Word rules
Given a pattern and a string s , determine whether s follows the same rule.
The following here refers to the exact match. For example, there is a corresponding law of bidirectional connection between each letter in pattern and each non-empty word in string s.
- Example 1:
Enter: pattern = "abba", s = "dog cat cat dog"
Output: true
- Example 2:
Enter: pattern = "abba", s = "dog cat cat fish"
Output: false
- Example 3:
Enter: pattern = "aaaa", s = "dog cat cat dog"
Output: false
hint:
1 <= <= 300
pattern only contains lowercase English letters
1 <= <= 3000
s contains only lowercase English letters and ''
s does not contain any leading or trailing pair spaces
Each word in s is separated by a single space
Method 1: Hash table (Java)
In this question, we need to judge whether the characters and string correspond exactly one by one. That is, any character corresponds to a unique string, and any character string is only corresponded to by a unique character. In set theory, this relationship is called "double shot".
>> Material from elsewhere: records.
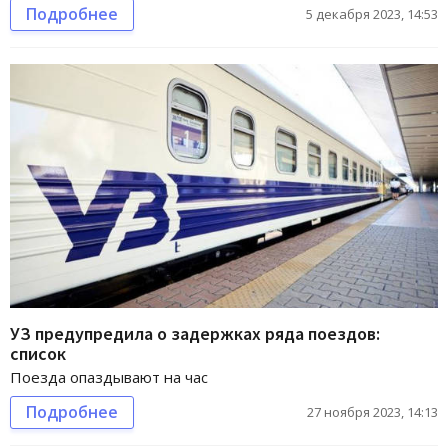
Подробнее
5 декабря 2023, 14:53
УЗ предупредила о задержках ряда поездов:
список
Поезда опаздывают на час
Подробнее
27 ноября 2023, 14:13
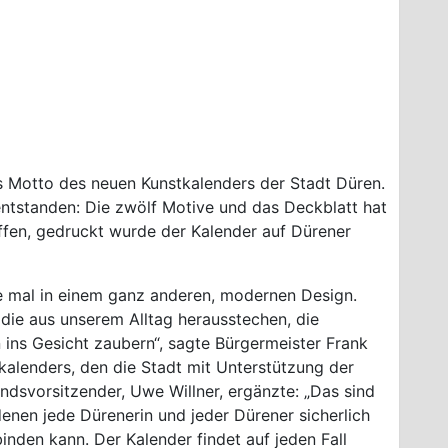
 Motto des neuen Kunstkalenders der Stadt Düren.
entstanden: Die zwölf Motive und das Deckblatt hat
affen, gedruckt wurde der Kalender auf Dürener
se mal in einem ganz anderen, modernen Design.
die aus unserem Alltag herausstechen, die
n ins Gesicht zaubern“, sagte Bürgermeister Frank
tkalenders, den die Stadt mit Unterstützung der
dsvorsitzender, Uwe Willner, ergänzte: „Das sind
 denen jede Dürenerin und jeder Dürener sicherlich
nden kann. Der Kalender findet auf jeden Fall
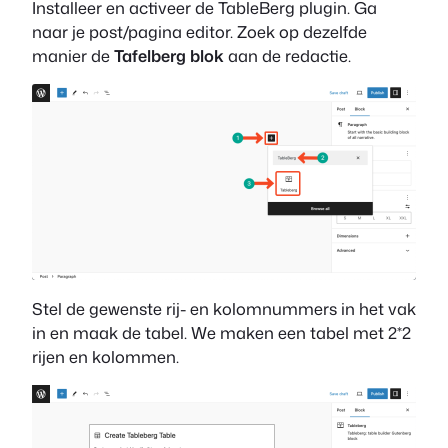
Installeer en activeer de TableBerg plugin. Ga
naar je post/pagina editor. Zoek op dezelfde
manier de
Tafelberg blok
aan de redactie.
Stel de gewenste rij- en kolomnummers in het vak
in en maak de tabel. We maken een tabel met 2*2
rijen en kolommen.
To solve this problem, we can use a hash table to record the string corresponding to each character and the characters corresponding to each string. Then we enumerate the pairing process of each pair of characters and strings, and constantly update the hash table. If a conflict occurs, it means that the given input does not satisfy the bijection relationship.
The question essentially lets us judge whether the characters in str correspond to the characters in pattern one by one.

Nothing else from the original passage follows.